Extruded materials are commonly characterized by specific texture. Therefore, Rietveld analysis was performed in both the cross- and longitudinal sections to indicate possible crystallographic textures. The split pseudo-Voigt analytical function was used to fit peak profiles. The structure models were taken from the ICSD, and the atomic coordinates and Biso parameters of all atoms were fixed for all phases. At the first stage, seven parameters (zero shift, scale, unit cell parameters and U, W profile parameters for Mg phase) were refined to the final agreement factors Rp=0.148 and Rwp=0.206. The corresponding Rietveld plot showing the difference curve between measured and calculated data showed remarkable difference between measured and calculated intensity of reflection (010). Therefore, the March/Dollase parameter for preferred orientation (direction <010>) for the Mg phase was added into the Rietveld refinement. At the final stage, eight parameters were refined to the final agreement factors Rp=0.082 and Rwp=0.113, which shows significant improvement, so as the final Rietveld plot. The March/Dollase parameter was refined to the value 0.75(2), which is quite far from value 1 corresponding to crystallites randomly distributed and supports the existence of preferred orientation of crystallites oriented by <010> direction parallel to the sample normal base on the measurements from the cross-sectional cut. The existence of preferred orientation of crystallites oriented by <002> direction parallel to the sample normal was observed on the basis of the measurement from the longitudinal section of the sample. Although these results confirmed the presence of texture in material, it is worth mentioning that its strength is low. This is also evident from Figure 4A, where individual diffraction circles are characterized by only a slight difference in observed intensity, which corresponds only to the slight texture development during preparation of composites. Such behavior of prepared materials is favored to prevent possible differences in mechanical properties in various directions of loading.

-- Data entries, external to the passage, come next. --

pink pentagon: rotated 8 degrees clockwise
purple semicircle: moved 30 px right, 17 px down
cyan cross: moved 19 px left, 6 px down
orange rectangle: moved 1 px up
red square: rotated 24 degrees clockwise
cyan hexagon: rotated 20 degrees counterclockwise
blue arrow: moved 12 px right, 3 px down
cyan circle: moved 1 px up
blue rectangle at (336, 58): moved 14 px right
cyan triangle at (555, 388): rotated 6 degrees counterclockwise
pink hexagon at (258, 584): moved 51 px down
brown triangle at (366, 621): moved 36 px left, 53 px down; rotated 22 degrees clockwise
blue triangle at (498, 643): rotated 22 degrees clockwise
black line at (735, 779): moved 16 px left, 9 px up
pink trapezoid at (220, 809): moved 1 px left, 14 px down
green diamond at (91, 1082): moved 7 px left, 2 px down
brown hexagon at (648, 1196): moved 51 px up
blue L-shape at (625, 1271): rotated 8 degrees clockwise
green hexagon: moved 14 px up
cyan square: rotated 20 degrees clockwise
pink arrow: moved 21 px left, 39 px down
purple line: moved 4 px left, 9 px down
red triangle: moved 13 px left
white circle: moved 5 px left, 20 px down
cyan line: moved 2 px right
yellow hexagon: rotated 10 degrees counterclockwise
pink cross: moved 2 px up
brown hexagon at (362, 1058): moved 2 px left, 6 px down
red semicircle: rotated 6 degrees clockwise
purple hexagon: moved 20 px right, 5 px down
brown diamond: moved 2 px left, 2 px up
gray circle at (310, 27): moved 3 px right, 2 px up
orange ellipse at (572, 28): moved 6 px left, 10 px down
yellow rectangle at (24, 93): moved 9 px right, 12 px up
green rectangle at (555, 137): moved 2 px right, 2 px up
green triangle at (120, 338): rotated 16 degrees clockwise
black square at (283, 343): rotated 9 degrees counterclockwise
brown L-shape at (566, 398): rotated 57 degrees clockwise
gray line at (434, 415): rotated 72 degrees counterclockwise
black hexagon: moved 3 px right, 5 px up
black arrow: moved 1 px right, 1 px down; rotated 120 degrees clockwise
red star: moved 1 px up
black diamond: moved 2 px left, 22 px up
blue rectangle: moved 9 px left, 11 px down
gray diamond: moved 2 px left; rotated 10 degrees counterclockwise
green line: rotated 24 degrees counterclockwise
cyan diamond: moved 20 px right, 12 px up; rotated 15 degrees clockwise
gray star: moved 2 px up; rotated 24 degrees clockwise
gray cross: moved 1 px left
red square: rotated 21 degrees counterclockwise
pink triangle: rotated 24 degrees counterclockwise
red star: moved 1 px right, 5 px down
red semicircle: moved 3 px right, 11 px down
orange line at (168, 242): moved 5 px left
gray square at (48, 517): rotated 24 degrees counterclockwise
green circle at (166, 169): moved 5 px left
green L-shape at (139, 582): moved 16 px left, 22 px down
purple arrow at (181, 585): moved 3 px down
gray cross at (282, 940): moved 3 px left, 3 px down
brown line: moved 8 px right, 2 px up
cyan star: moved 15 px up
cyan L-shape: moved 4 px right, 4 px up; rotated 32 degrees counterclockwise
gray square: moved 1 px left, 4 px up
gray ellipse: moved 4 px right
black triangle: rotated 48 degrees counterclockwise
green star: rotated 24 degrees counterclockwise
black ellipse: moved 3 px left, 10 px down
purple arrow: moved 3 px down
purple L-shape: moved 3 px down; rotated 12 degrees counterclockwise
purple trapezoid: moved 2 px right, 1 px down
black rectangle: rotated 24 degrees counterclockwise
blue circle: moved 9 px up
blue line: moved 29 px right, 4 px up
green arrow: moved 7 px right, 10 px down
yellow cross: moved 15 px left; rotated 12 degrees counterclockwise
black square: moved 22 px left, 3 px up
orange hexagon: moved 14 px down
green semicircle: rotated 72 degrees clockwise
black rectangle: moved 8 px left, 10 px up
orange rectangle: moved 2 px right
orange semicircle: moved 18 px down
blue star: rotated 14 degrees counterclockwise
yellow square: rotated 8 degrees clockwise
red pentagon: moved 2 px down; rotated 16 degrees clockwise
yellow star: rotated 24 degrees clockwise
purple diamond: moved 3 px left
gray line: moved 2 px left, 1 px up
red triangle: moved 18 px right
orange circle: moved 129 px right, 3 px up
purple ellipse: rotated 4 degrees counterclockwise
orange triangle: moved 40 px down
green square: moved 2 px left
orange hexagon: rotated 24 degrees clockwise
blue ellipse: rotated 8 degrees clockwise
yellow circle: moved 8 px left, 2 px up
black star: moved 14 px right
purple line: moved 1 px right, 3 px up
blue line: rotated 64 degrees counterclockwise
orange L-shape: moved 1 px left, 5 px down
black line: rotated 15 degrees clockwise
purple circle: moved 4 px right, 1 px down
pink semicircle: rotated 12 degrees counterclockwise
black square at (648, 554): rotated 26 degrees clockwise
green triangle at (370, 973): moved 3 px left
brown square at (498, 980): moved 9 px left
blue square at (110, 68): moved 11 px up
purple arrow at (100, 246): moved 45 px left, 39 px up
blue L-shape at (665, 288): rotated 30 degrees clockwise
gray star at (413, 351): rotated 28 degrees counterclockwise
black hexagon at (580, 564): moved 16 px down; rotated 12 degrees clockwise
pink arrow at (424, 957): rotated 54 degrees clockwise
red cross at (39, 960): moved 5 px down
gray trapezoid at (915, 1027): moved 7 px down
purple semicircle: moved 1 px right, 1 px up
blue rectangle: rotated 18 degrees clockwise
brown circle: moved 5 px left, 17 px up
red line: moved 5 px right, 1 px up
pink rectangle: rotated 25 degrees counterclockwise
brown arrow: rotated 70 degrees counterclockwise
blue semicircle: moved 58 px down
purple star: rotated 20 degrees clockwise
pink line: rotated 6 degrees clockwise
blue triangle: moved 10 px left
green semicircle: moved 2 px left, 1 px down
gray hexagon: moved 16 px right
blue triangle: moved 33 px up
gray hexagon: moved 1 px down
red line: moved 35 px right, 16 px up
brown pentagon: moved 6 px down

One of the advantages of extrusion is friction of particles during process, which causes disruption of oxide shells and helps the particles to stick together. The same can be said about milling, which is another reason why particles of HA and Mg are properly sintered. In this case, combination of milling and subsequent extrusion leads to the homogeneous structure with uniform distribution of HA particles with no clusters or agglomerates (Figure 3B). Even though milling was performed under the argon atmosphere, there were oxides present in all samples. These oxides were confirmed by XRD (Figure 4D). Presence of oxide particles comes partially from oxides present in rough Mg powder before milling and also from oxygen containing argon gas (0.996%). Thankfully, a small amount of oxides in the structure also works as reinforcement and is considered not to have a negative effect on mechanical properties.
Properties of prepared composites can be affected by extrusion temperature. Therefore, different temperatures 300°C, 400°C, and 500°C were selected for material preparation. During extrusion at 300°C, the center of rods was significantly cracked (Figure 5A). On the contrary, application of higher temperatures 400°C and 500°C prevents cracking (Figure 5B and C). Such effect is caused by the lack of a slipping system in magnesium hexagonal close-packed (HCP) structure at low temperature and accumulation of stress at some areas during severe plastic deformation. This can lead finally to the formation of cracks in the structure. It is known that more slipping systems are activated during processing at higher temperatures, and as a consequence, plastic deformation occurs more easily. As a consequence, almost no cracks are observed in the samples extruded at 400°C and 500°C. On the contrary, there exists the danger of easier oxidation with increasing temperature. Unfortunately, a higher fraction of oxide particles was observed in the case of extrusion at 500°C (Figures 4D and 5C). This means that during extrusion, magnesium matrix is partially oxidized, and this effect is stronger at higher temperatures.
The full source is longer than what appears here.